Unfortunately, in the original post to the Deep Sky Archive, Toni mis-identified these objects as being emission nebulae, which they are not. I replied to Jaako:

I doubt very much that the filters for the hydrogen beta or triply ionized oxygen lines are really working AS INTENDED for those objects. It could be that they are knocking down the other wavelengths that are bright and mask the objects named above. I might try this myself. But the visibility of the stuff in the cluster is so variable that it might be hard to come up with conditions that match.

(However, it must be noted that the Baader O-III filter seems to have a slightly different response characteristic than -- say -- the familiar Lumicon model, or the newer one made by Orion: see this webpage for a graphic. I wouldn't discount this claim until I've tried it myself, with EXACTLY this model and brand of filter.)

Jaakko too gave his opinion about the visibility of the nebulosity in an email to me, stating (emphasis applied by me):

I think people take the glow from the bright stars as the nebulosity far too easily. With small telescopes I'd claim it easier than with larger ones: The brightest stars start to interfere badly with larger apertures and need to be placed outside the field. Risto Heikkilä also told me once that O-III helps, I've never been able to confirm it so I'm still a bit skeptical until proven otherwise.
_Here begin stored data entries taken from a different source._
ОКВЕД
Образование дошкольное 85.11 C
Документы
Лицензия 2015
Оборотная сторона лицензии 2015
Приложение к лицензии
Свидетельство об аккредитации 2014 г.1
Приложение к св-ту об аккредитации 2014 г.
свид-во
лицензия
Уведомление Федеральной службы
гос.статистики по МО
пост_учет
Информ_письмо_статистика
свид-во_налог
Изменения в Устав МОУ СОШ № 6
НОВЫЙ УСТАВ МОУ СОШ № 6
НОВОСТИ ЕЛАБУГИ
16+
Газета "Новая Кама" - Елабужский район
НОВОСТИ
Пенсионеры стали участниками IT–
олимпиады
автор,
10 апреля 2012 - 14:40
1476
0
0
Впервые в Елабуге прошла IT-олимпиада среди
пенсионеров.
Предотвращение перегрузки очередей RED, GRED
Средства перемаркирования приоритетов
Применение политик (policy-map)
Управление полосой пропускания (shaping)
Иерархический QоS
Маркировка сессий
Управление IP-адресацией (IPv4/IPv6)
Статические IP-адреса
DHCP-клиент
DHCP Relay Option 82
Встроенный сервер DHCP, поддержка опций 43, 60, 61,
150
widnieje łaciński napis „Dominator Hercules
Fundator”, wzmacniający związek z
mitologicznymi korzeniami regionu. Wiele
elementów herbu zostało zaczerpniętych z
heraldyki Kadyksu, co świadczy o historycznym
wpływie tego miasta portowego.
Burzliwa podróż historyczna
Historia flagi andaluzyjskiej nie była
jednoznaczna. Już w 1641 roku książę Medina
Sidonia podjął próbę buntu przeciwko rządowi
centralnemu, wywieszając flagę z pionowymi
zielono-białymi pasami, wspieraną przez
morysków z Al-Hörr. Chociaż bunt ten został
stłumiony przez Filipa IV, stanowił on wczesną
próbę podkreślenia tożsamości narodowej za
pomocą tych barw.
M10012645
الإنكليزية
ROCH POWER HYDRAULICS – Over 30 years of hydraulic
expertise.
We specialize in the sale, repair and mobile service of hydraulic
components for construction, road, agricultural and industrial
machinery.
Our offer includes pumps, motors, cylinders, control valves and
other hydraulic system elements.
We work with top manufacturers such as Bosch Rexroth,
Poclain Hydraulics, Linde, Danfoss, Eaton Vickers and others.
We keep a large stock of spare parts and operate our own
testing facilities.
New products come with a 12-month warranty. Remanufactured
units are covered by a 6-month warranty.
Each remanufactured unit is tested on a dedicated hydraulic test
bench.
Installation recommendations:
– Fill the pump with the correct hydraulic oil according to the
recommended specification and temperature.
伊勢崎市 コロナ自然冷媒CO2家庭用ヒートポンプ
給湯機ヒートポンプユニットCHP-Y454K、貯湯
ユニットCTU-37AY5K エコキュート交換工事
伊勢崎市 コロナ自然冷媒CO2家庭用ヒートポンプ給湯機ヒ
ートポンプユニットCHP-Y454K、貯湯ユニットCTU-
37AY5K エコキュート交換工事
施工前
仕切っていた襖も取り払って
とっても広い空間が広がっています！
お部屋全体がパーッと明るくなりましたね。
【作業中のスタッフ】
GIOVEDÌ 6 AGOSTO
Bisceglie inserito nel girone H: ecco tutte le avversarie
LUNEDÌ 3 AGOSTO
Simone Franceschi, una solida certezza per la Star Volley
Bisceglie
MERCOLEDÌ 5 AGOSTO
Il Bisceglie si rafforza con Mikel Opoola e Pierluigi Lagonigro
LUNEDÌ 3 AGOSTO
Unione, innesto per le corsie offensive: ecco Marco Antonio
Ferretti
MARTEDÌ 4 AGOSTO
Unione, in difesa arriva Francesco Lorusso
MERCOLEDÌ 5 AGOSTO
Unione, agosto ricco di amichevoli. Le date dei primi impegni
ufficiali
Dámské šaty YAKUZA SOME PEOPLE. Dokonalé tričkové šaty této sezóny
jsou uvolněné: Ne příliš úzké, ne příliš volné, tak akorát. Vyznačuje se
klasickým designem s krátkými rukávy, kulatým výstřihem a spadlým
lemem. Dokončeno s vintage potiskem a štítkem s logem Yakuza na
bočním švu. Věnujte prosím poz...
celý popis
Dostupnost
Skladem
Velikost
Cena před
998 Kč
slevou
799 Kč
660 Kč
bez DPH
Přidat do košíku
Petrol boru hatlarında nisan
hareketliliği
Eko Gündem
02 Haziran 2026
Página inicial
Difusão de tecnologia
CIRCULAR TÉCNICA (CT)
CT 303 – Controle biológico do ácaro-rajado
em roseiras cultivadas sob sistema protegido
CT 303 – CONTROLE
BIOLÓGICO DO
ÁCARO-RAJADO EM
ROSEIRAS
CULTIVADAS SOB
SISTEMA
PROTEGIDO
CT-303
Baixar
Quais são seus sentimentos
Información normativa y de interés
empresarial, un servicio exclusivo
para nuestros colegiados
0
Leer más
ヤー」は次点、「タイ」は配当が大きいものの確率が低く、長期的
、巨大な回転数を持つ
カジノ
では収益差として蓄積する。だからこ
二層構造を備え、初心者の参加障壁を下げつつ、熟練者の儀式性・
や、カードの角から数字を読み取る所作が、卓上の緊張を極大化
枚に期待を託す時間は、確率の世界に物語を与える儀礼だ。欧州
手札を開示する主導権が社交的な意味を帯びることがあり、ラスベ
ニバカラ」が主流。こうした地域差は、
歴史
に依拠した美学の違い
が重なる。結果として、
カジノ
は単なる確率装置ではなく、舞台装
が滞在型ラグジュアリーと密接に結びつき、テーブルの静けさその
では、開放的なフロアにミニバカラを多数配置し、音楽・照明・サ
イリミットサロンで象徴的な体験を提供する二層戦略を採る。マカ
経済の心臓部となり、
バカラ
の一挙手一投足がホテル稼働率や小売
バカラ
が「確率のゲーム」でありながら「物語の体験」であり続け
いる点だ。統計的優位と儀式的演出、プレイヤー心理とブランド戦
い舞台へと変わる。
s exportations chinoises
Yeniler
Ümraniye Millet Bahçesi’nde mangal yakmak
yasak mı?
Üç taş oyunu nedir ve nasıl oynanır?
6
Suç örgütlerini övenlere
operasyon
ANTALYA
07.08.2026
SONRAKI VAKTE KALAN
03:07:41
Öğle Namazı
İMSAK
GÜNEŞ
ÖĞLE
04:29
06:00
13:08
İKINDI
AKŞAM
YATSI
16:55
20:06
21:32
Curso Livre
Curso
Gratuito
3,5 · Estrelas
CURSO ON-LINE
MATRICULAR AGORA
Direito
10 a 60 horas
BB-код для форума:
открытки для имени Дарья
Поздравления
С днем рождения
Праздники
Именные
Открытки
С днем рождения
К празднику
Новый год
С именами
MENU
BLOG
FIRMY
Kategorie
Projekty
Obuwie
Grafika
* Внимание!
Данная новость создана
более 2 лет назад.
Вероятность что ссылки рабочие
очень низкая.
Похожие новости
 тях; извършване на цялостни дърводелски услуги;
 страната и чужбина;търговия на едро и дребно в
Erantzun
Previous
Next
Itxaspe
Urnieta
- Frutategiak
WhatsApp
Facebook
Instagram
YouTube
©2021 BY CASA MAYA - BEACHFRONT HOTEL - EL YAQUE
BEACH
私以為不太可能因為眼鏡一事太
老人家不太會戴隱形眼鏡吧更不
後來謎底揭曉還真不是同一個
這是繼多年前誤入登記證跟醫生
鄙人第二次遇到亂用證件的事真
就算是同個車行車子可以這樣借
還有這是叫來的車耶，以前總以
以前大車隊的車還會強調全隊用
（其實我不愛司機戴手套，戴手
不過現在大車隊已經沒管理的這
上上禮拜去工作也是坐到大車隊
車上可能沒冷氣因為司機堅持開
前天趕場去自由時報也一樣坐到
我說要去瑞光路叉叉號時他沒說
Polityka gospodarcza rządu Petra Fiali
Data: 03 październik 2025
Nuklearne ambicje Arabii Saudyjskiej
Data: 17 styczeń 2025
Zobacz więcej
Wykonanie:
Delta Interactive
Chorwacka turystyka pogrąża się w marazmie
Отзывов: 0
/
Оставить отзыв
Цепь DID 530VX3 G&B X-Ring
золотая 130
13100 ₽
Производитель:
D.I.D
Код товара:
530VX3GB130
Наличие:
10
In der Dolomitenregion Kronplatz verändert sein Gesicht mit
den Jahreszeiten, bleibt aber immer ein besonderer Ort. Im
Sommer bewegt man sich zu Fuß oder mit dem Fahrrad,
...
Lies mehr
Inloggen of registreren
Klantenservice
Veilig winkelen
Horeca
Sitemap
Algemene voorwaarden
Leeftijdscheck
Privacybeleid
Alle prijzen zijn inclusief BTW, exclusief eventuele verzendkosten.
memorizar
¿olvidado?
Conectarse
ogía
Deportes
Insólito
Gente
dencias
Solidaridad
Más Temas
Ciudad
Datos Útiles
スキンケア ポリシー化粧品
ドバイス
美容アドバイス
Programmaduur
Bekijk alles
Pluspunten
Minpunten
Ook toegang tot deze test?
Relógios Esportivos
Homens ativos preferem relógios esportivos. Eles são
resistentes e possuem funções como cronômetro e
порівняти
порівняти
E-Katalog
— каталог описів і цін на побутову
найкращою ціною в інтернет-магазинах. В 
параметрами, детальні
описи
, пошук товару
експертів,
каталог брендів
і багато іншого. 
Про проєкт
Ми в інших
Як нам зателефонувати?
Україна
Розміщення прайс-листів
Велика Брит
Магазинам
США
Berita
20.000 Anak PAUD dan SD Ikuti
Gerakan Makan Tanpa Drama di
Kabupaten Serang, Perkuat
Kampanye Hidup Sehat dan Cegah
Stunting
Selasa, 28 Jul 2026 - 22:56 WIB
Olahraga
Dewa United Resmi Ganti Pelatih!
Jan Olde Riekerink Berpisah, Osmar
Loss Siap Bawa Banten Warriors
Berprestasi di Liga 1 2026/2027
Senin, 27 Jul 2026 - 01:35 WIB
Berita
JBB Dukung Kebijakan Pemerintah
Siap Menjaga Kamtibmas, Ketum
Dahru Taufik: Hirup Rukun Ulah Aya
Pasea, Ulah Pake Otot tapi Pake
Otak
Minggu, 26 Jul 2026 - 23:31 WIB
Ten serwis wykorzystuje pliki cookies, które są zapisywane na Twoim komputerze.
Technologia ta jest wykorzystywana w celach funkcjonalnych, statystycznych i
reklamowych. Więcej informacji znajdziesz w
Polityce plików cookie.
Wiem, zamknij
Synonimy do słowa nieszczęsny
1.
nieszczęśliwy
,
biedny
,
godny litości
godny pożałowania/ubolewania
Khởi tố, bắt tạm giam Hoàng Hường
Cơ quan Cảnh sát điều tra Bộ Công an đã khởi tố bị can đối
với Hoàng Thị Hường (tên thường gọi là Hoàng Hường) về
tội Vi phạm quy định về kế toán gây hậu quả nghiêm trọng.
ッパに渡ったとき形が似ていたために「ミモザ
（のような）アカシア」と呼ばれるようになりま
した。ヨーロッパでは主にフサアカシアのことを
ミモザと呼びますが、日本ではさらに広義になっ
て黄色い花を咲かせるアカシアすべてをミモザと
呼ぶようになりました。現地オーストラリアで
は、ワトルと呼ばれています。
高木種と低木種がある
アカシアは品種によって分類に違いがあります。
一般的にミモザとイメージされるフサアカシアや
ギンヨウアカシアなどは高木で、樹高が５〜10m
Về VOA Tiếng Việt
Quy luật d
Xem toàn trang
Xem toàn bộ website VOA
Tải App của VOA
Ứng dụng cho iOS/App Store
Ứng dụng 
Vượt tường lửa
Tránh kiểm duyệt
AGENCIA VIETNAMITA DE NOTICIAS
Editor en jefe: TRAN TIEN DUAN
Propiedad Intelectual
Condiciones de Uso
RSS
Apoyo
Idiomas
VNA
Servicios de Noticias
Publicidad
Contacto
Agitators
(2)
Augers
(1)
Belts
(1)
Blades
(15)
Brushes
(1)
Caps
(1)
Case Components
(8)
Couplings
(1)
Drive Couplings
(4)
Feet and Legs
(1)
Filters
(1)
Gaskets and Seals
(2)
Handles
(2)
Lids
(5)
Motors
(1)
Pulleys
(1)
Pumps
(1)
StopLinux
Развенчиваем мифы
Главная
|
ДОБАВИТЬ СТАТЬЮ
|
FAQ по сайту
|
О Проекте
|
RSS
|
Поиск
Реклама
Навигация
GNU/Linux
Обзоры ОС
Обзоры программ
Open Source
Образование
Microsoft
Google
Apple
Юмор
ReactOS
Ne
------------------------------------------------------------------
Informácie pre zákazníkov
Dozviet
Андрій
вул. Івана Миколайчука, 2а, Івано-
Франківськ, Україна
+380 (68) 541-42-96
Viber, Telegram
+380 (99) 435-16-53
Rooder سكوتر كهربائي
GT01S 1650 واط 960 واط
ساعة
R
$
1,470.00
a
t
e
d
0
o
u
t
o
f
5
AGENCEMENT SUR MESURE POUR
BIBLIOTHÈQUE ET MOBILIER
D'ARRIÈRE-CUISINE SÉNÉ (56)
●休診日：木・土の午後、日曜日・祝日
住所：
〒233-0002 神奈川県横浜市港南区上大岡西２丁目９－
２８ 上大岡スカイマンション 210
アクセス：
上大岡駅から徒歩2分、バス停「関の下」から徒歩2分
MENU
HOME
I remember this one time at DS-meeting, 2002 or something when I was looking at M45 and the nebulae in particular. The owner of the telescope came to me and asked what I was looking at. I explained about the nebulae and he asked if he could have a look. His telescope and all that so I didn't have any objections. He looked down the eyepiece for about 5 seconds, lifted his head up and said "Yeah, I can see those, easy". I said nothing and he moved on. I had tried to see the nebulae for an half hour with a full night vision. This guy comes from inside the house and claims to see it, what's with that? I looked down the eyepiece and it was covered in moist, "nebulosity" indeed.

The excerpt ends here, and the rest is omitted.